STORED DATA

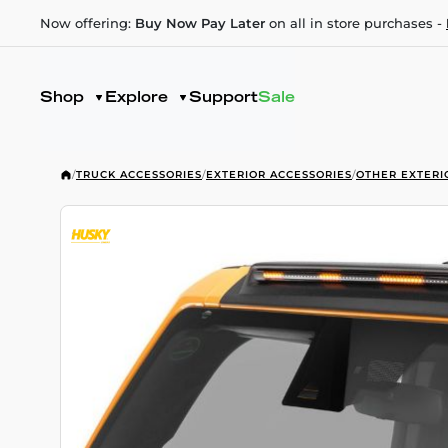
Now offering:
Buy Now Pay Later
on all in store purchases -
Shop
Explore
Support
Sale
/
TRUCK ACCESSORIES
/
EXTERIOR ACCESSORIES
/
OTHER EXTERI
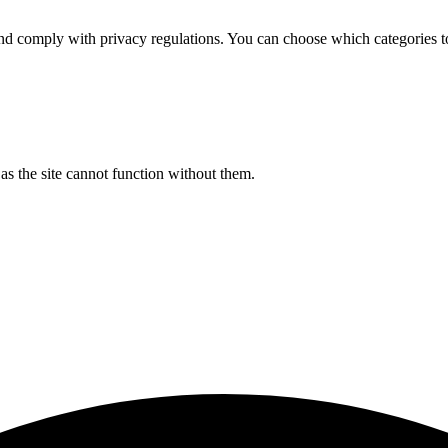
d comply with privacy regulations. You can choose which categories t
s the site cannot function without them.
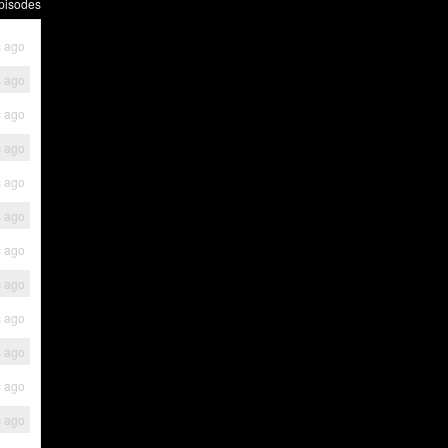
pisodes
s ago
s ago
s ago
s ago
s ago
s ago
s ago
s ago
s ago
s ago
s ago
s ago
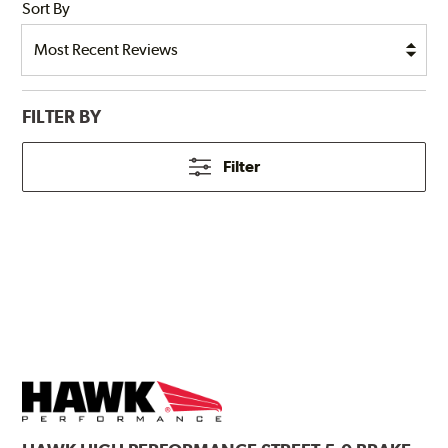
Sort By
FILTER BY
Filter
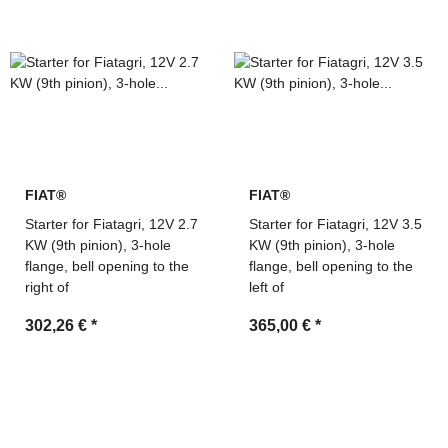
numbers
Technical support and fast quotation service by MDM
Parts
FIAT®
FIAT®
Starter for Fiatagri, 12V 2.7
Starter for Fiatagri, 12V 3.5
KW (9th pinion), 3-hole
KW (9th pinion), 3-hole
flange, bell opening to the
flange, bell opening to the
right of
left of
302,26 €
*
365,00 €
*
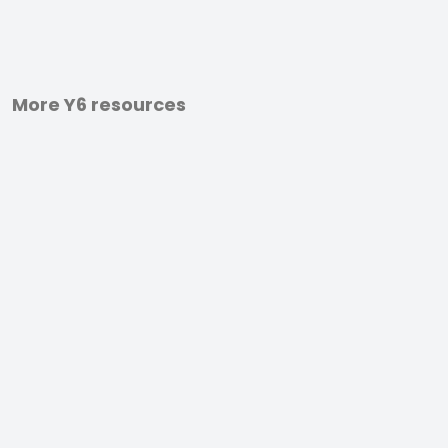
More Y6 resources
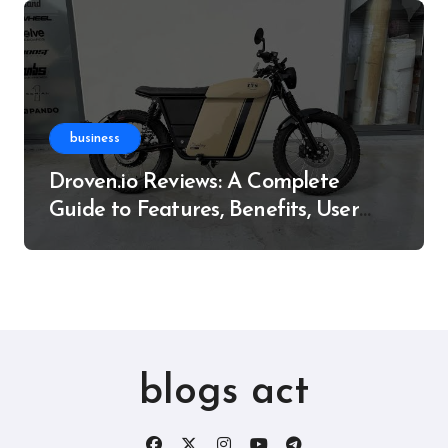
business
Droven.io Reviews: A Complete
Guide to Features, Benefits, User
Experience, and More
blogs act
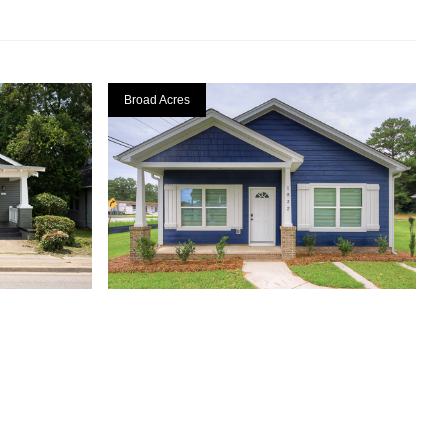
Broad Acres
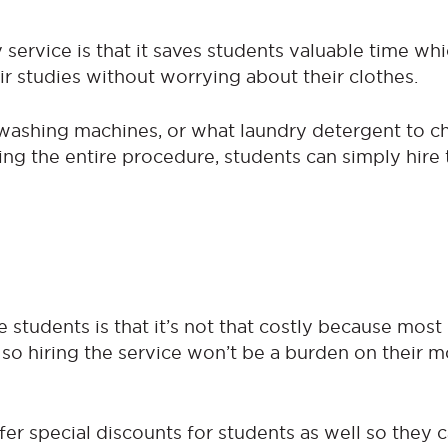
 service is that it saves students valuable time wh
r studies without worrying about their clothes.
washing machines, or what laundry detergent to c
ing the entire procedure, students can simply hire 
 students is that it’s not that costly because most
 so hiring the service won’t be a burden on their 
er special discounts for students as well so they 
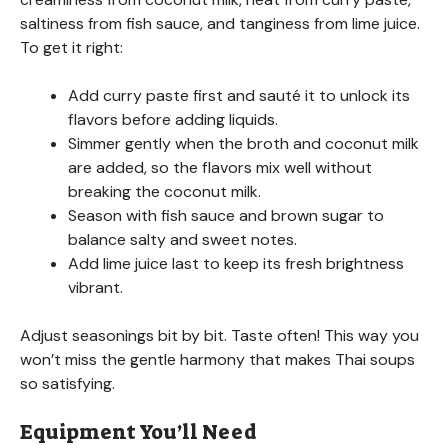
saltiness from fish sauce, and tanginess from lime juice.
To get it right:
Add curry paste first and sauté it to unlock its
flavors before adding liquids.
Simmer gently when the broth and coconut milk
are added, so the flavors mix well without
breaking the coconut milk.
Season with fish sauce and brown sugar to
balance salty and sweet notes.
Add lime juice last to keep its fresh brightness
vibrant.
Adjust seasonings bit by bit. Taste often! This way you
won’t miss the gentle harmony that makes Thai soups
so satisfying.
Equipment You’ll Need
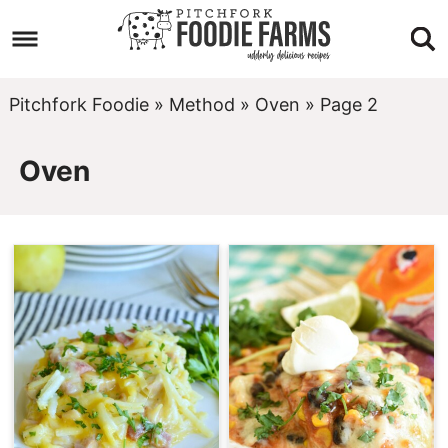
Skip
to
Skip
primary
to
Skip
Pitchfork Foodie
»
Method
»
Oven
»
Page 2
navigation
main
to
Oven
content
footer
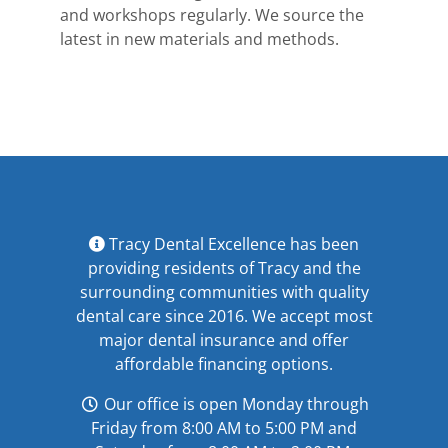
and workshops regularly. We source the
latest in new materials and methods.
Tracy Dental Excellence has been
providing residents of Tracy and the
surrounding communities with quality
dental care since 2016. We accept most
major
dental insurance
and offer
affordable financing options
.
Our office is open Monday through
Friday from 8:00 AM to 5:00 PM and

WORK TO BE COMPLETED
The required output is each record above, reproduced exactly, without its pictures.

EXPECTED OUTPUT
Now offering:
Buy Now Pay Later
on all in store purchases -
Shop
Explore
Support
Sale
/
TRUCK ACCESSORIES
/
EXTERIOR ACCESSORIES
/
OTHER EXTERI
d comply with privacy regulations. You can choose which categories t
s the site cannot function without them.
pisodes
s ago
s ago
s ago
s ago
s ago
s ago
s ago
s ago
s ago
s ago
s ago
s ago
Sort By
FILTER BY
Filter
numbers
Technical support and fast quotation service by MDM
Parts
FIAT®
FIAT®
Starter for Fiatagri, 12V 2.7
Starter for Fiatagri, 12V 3.5
KW (9th pinion), 3-hole
KW (9th pinion), 3-hole
flange, bell opening to the
flange, bell opening to the
right of
left of
302,26 €
*
365,00 €
*
More Y6 resources
business
Droven.io Reviews: A Complete
Guide to Features, Benefits, User
Experience, and More
blogs act
Broad Acres
 service is that it saves students valuable time wh
r studies without worrying about their clothes.
washing machines, or what laundry detergent to c
ing the entire procedure, students can simply hire 
 students is that it’s not that costly because most
 so hiring the service won’t be a burden on their 
er special discounts for students as well so they 
saltiness from fish sauce, and tanginess from lime juice.
To get it right:
Add curry paste first and sauté it to unlock its
flavors before adding liquids.
Simmer gently when the broth and coconut milk
are added, so the flavors mix well without
breaking the coconut milk.
Season with fish sauce and brown sugar to
balance salty and sweet notes.
Add lime juice last to keep its fresh brightness
vibrant.
Adjust seasonings bit by bit. Taste often! This way you
won’t miss the gentle harmony that makes Thai soups
so satisfying.
Equipment You’ll Need
Skip
to
Skip
primary
to
Skip
Pitchfork Foodie
»
Method
»
Oven
»
Page 2
navigation
main
to
Oven
content
footer
and workshops regularly. We source the
latest in new materials and methods.
Tracy Dental Excellence has been
providing residents of Tracy and the
surrounding communities with quality
dental care since 2016. We accept most
major
dental insurance
and offer
affordable financing options
.
Our office is open Monday through
Friday from 8:00 AM to 5:00 PM and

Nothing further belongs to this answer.